Implications of a “Not Guilty” Verdict

If someone is facing criminal charges, what are the implications of a “not guilty” verdict?  

  • Reasonable Doubt: If there’s any legitimate question about whether the defendant committed the crime, the judge or jury is required to acquit. This could be due to contradictory evidence, unreliable testimony, or weak arguments by the Crown. But—and here’s the catch—this doesn’t clear the person as innocent; it only shows that the case didn’t reach the level needed for a conviction.
  • Double Jeopardy Protections: A “not guilty” verdict also brings in double jeopardy protections. Under Canadian law, you can’t be tried twice for the same crime. This is another fundamental right under Canada’s Charter, making sure that once a person has been found not guilty, they’re shielded from being dragged back to court on the same charge. That verdict is final.

Acquittal vs. Dismissal

An acquittal is the formal language for a not guilty finding. A dismissal or stay or proceeding is the Crown choosing not to proceed with the charges. At first glance, acquittals and dismissals might sound like the same thing, but they’re different in crucial ways.

  • Acquittal: An acquittal happens when the court finds the evidence insufficient to convict. This means the trial went through its course, and at the end, the judge or jury concluded there wasn’t enough proof for a guilty verdict.
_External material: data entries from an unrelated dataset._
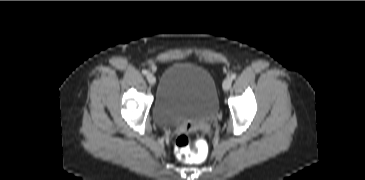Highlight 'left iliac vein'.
<instances>
[{
    "label": "left iliac vein",
    "mask_w": 365,
    "mask_h": 180,
    "mask_svg": "<svg viewBox=\"0 0 365 180\" xmlns=\"http://www.w3.org/2000/svg\"><path fill=\"white\" fill-rule=\"evenodd\" d=\"M232 84V78L227 77L223 82V89L224 91H228Z\"/></svg>",
    "instance_id": "1"
}]
</instances>
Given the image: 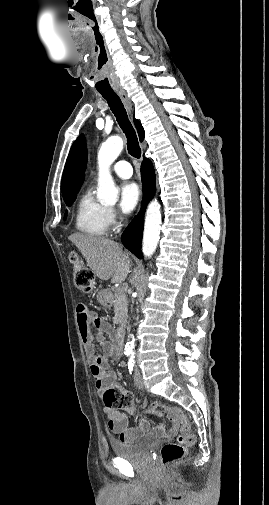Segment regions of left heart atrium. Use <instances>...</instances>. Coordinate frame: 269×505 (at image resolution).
<instances>
[{"label":"left heart atrium","mask_w":269,"mask_h":505,"mask_svg":"<svg viewBox=\"0 0 269 505\" xmlns=\"http://www.w3.org/2000/svg\"><path fill=\"white\" fill-rule=\"evenodd\" d=\"M141 197L139 186L134 182H125L120 189V210L124 214L131 213L138 205Z\"/></svg>","instance_id":"left-heart-atrium-1"}]
</instances>
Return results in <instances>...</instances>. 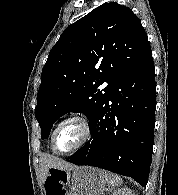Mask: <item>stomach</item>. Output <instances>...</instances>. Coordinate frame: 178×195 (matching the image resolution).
Masks as SVG:
<instances>
[{
	"mask_svg": "<svg viewBox=\"0 0 178 195\" xmlns=\"http://www.w3.org/2000/svg\"><path fill=\"white\" fill-rule=\"evenodd\" d=\"M52 177L58 195H101L106 190V180L102 171L91 166L72 169L50 168L48 176Z\"/></svg>",
	"mask_w": 178,
	"mask_h": 195,
	"instance_id": "0dacf381",
	"label": "stomach"
}]
</instances>
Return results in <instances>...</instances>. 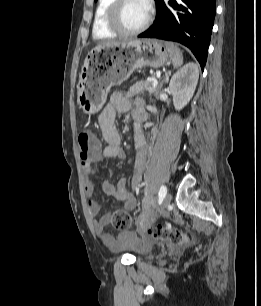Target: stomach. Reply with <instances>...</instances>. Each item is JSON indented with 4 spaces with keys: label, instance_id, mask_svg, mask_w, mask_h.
<instances>
[{
    "label": "stomach",
    "instance_id": "obj_1",
    "mask_svg": "<svg viewBox=\"0 0 261 306\" xmlns=\"http://www.w3.org/2000/svg\"><path fill=\"white\" fill-rule=\"evenodd\" d=\"M169 62L168 49L155 39H135L98 46L85 58L78 84V102L84 111L97 112L112 86L126 81L136 69L158 68Z\"/></svg>",
    "mask_w": 261,
    "mask_h": 306
}]
</instances>
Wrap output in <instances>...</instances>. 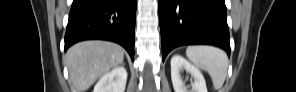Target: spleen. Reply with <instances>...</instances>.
<instances>
[{
	"label": "spleen",
	"instance_id": "3e777b00",
	"mask_svg": "<svg viewBox=\"0 0 296 92\" xmlns=\"http://www.w3.org/2000/svg\"><path fill=\"white\" fill-rule=\"evenodd\" d=\"M186 55L195 66L209 73L215 89L223 86L228 69V57L224 51L211 46H189Z\"/></svg>",
	"mask_w": 296,
	"mask_h": 92
}]
</instances>
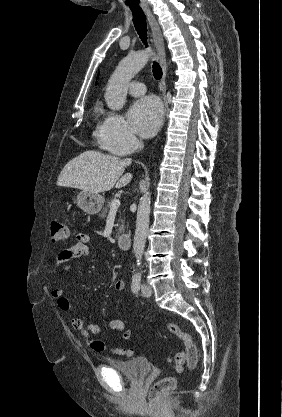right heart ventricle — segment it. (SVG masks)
I'll list each match as a JSON object with an SVG mask.
<instances>
[{"mask_svg":"<svg viewBox=\"0 0 282 417\" xmlns=\"http://www.w3.org/2000/svg\"><path fill=\"white\" fill-rule=\"evenodd\" d=\"M96 114L98 118L96 132L99 136L102 137L103 129L108 116H106L105 112L100 107L96 108Z\"/></svg>","mask_w":282,"mask_h":417,"instance_id":"obj_1","label":"right heart ventricle"}]
</instances>
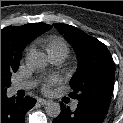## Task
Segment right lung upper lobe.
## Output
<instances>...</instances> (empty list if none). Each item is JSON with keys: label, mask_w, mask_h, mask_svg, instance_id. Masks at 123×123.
I'll return each instance as SVG.
<instances>
[{"label": "right lung upper lobe", "mask_w": 123, "mask_h": 123, "mask_svg": "<svg viewBox=\"0 0 123 123\" xmlns=\"http://www.w3.org/2000/svg\"><path fill=\"white\" fill-rule=\"evenodd\" d=\"M50 28L48 24L33 23L1 29V66L18 69L26 45Z\"/></svg>", "instance_id": "obj_1"}]
</instances>
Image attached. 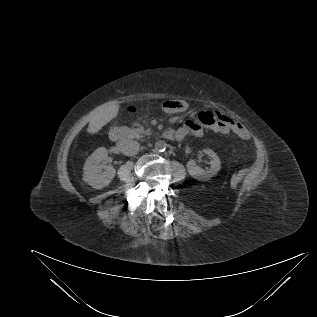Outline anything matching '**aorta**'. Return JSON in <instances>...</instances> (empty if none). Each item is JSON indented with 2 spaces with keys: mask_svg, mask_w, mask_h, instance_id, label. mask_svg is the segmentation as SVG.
Returning a JSON list of instances; mask_svg holds the SVG:
<instances>
[{
  "mask_svg": "<svg viewBox=\"0 0 317 317\" xmlns=\"http://www.w3.org/2000/svg\"><path fill=\"white\" fill-rule=\"evenodd\" d=\"M165 147H166V143L164 142V141H157L156 143H155V148H156V150H158V151H164L165 150Z\"/></svg>",
  "mask_w": 317,
  "mask_h": 317,
  "instance_id": "1",
  "label": "aorta"
}]
</instances>
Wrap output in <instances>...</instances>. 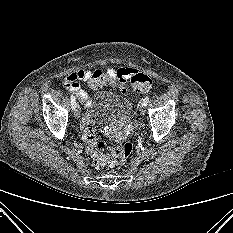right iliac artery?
Listing matches in <instances>:
<instances>
[{
	"instance_id": "obj_1",
	"label": "right iliac artery",
	"mask_w": 233,
	"mask_h": 233,
	"mask_svg": "<svg viewBox=\"0 0 233 233\" xmlns=\"http://www.w3.org/2000/svg\"><path fill=\"white\" fill-rule=\"evenodd\" d=\"M71 105H72V109H75V105H76V99L74 95H71Z\"/></svg>"
}]
</instances>
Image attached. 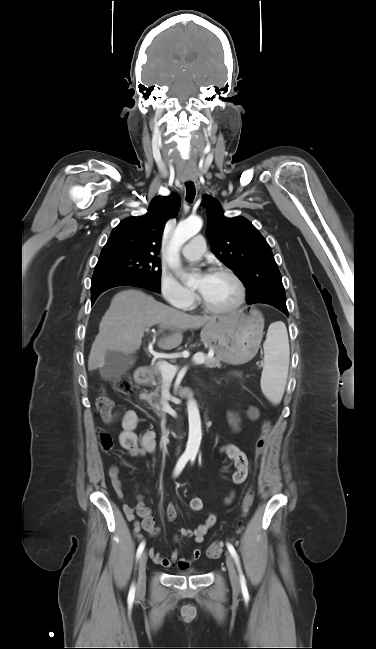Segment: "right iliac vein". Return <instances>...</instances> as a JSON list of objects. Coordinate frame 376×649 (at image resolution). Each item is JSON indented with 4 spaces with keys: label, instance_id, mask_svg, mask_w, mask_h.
Instances as JSON below:
<instances>
[{
    "label": "right iliac vein",
    "instance_id": "1",
    "mask_svg": "<svg viewBox=\"0 0 376 649\" xmlns=\"http://www.w3.org/2000/svg\"><path fill=\"white\" fill-rule=\"evenodd\" d=\"M146 563H147V555L146 552H144L140 556L139 564H138V580H137L138 593H142L146 586Z\"/></svg>",
    "mask_w": 376,
    "mask_h": 649
}]
</instances>
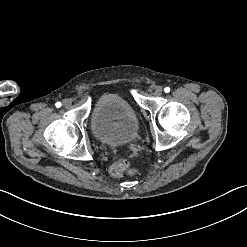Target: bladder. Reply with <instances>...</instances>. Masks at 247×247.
Wrapping results in <instances>:
<instances>
[{
  "instance_id": "1",
  "label": "bladder",
  "mask_w": 247,
  "mask_h": 247,
  "mask_svg": "<svg viewBox=\"0 0 247 247\" xmlns=\"http://www.w3.org/2000/svg\"><path fill=\"white\" fill-rule=\"evenodd\" d=\"M91 125L97 139L102 143L124 144L132 140L138 130V120L131 103L115 94L97 97Z\"/></svg>"
}]
</instances>
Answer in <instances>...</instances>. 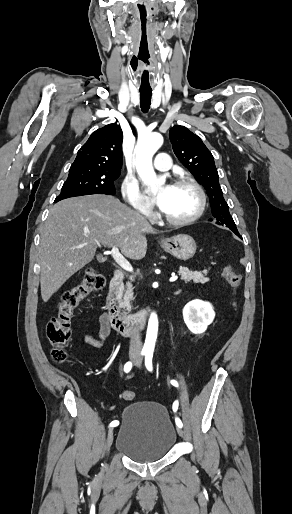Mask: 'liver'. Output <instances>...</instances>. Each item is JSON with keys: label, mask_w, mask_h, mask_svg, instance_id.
<instances>
[{"label": "liver", "mask_w": 292, "mask_h": 514, "mask_svg": "<svg viewBox=\"0 0 292 514\" xmlns=\"http://www.w3.org/2000/svg\"><path fill=\"white\" fill-rule=\"evenodd\" d=\"M144 234H156L139 212L114 196H79L55 204L41 232V296L48 302L68 278L92 262L98 246L121 248L130 260L147 252Z\"/></svg>", "instance_id": "6515ba94"}]
</instances>
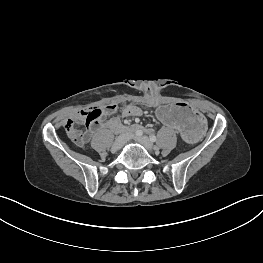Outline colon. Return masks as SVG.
<instances>
[{"mask_svg": "<svg viewBox=\"0 0 263 263\" xmlns=\"http://www.w3.org/2000/svg\"><path fill=\"white\" fill-rule=\"evenodd\" d=\"M148 103H153L152 96L148 97ZM116 105H109L105 109L90 108L82 111L80 118H73L67 120L64 124V129L68 137L76 144L82 145L87 141L88 130L94 129L101 121L105 114H110ZM85 124L86 129L81 128L79 125Z\"/></svg>", "mask_w": 263, "mask_h": 263, "instance_id": "1", "label": "colon"}]
</instances>
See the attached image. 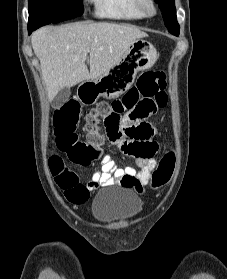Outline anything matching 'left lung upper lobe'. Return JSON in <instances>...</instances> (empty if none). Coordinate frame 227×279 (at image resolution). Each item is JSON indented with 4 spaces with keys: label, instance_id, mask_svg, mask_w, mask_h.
<instances>
[{
    "label": "left lung upper lobe",
    "instance_id": "1",
    "mask_svg": "<svg viewBox=\"0 0 227 279\" xmlns=\"http://www.w3.org/2000/svg\"><path fill=\"white\" fill-rule=\"evenodd\" d=\"M162 11L164 23L169 32L173 35H179V24L176 19V9L174 0H155Z\"/></svg>",
    "mask_w": 227,
    "mask_h": 279
}]
</instances>
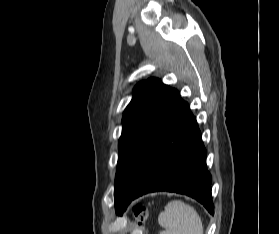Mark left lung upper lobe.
Returning a JSON list of instances; mask_svg holds the SVG:
<instances>
[{
    "label": "left lung upper lobe",
    "mask_w": 279,
    "mask_h": 234,
    "mask_svg": "<svg viewBox=\"0 0 279 234\" xmlns=\"http://www.w3.org/2000/svg\"><path fill=\"white\" fill-rule=\"evenodd\" d=\"M168 90L169 87L157 78L141 81L135 86L133 98L124 111L114 186L115 208L119 215L124 212L121 192L135 155Z\"/></svg>",
    "instance_id": "5c2ea615"
}]
</instances>
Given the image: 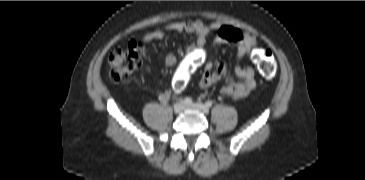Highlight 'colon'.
<instances>
[{
    "label": "colon",
    "mask_w": 365,
    "mask_h": 180,
    "mask_svg": "<svg viewBox=\"0 0 365 180\" xmlns=\"http://www.w3.org/2000/svg\"><path fill=\"white\" fill-rule=\"evenodd\" d=\"M252 59L261 75L266 79H272L276 75V61L272 52L268 49L258 48L252 55ZM109 78L113 82H125L130 79L134 71L142 64L141 44L130 42L127 48L115 49L108 57ZM182 85H178L180 89Z\"/></svg>",
    "instance_id": "colon-1"
}]
</instances>
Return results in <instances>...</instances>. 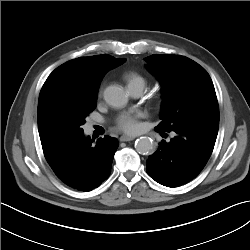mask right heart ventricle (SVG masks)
I'll return each mask as SVG.
<instances>
[{"instance_id": "e07e8e85", "label": "right heart ventricle", "mask_w": 250, "mask_h": 250, "mask_svg": "<svg viewBox=\"0 0 250 250\" xmlns=\"http://www.w3.org/2000/svg\"><path fill=\"white\" fill-rule=\"evenodd\" d=\"M124 78L127 82V85H131V84H143V85H145L144 77L137 72L129 71L124 75Z\"/></svg>"}]
</instances>
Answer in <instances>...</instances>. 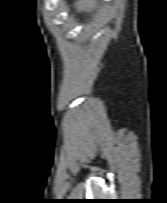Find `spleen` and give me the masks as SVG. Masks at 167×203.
Returning <instances> with one entry per match:
<instances>
[{"mask_svg": "<svg viewBox=\"0 0 167 203\" xmlns=\"http://www.w3.org/2000/svg\"><path fill=\"white\" fill-rule=\"evenodd\" d=\"M90 4V7H88V5ZM95 2H90L89 0H79L75 6L78 9V11H84V10H90L91 8L95 7Z\"/></svg>", "mask_w": 167, "mask_h": 203, "instance_id": "obj_1", "label": "spleen"}]
</instances>
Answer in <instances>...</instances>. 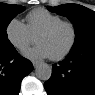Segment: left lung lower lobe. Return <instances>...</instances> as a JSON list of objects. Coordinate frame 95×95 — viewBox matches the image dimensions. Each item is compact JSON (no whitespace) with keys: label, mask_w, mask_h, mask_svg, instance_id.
<instances>
[{"label":"left lung lower lobe","mask_w":95,"mask_h":95,"mask_svg":"<svg viewBox=\"0 0 95 95\" xmlns=\"http://www.w3.org/2000/svg\"><path fill=\"white\" fill-rule=\"evenodd\" d=\"M44 87L48 95H95V44L71 51L53 65Z\"/></svg>","instance_id":"1"}]
</instances>
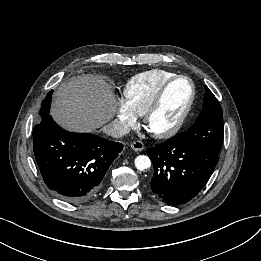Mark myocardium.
<instances>
[{
    "mask_svg": "<svg viewBox=\"0 0 261 261\" xmlns=\"http://www.w3.org/2000/svg\"><path fill=\"white\" fill-rule=\"evenodd\" d=\"M180 79L188 80L191 85V96H190L189 102H188L184 112L182 113L179 120L172 127L168 128L166 130H163V131L152 130L149 125L151 118L159 110V108L163 102V99H164L167 91L169 90V88L176 81H178ZM195 97H196V88H195V84H194L193 80L191 79V77H189L188 75H176V76L172 77L159 89V91L155 95L154 99L152 100V102L150 103V105L148 106L146 111L144 112L143 126H144L145 130L155 138L164 139V138L172 137L173 135H175L176 133H178L180 131V129L183 127L184 123L186 122V120L193 108Z\"/></svg>",
    "mask_w": 261,
    "mask_h": 261,
    "instance_id": "obj_1",
    "label": "myocardium"
}]
</instances>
You’re cleared of that specific charge, and it’s done.
  • Dismissal: A dismissal, on the other hand, usually happens before or during the trial for procedural reasons, like if key evidence was mishandled. It’s like saying, “We’re dropping this case, at least for now.” The charges could technically be brought back if issues are resolved. So while an acquittal is more permanent, a dismissal can sometimes leave the door open.

Civil Liability After a Not Guilty Verdict

A “not guilty” verdict can keep someone out of prison, but it doesn’t necessarily protect them from civil lawsuits. Civil and criminal cases operate on different standards of proof, and the civil threshold is lower. While a criminal case needs proof “beyond a reasonable doubt,” a civil case only requires a “balance of probabilities.” The former is close to certainty while the latter is essentially 51 over 49 percent more likely. So even if the Crown couldn’t prove guilt in a criminal court, an individual might still face civil claims based on a lower standard of proof. 

Essentially, being found “not guilty” doesn’t stop a possible civil suit from being successful. Saying that, a guilty verdict in a criminal court can often be used in a civil suit and so it is essential to get good legal advice before pleading guilty to a criminal offence that could have civil liability.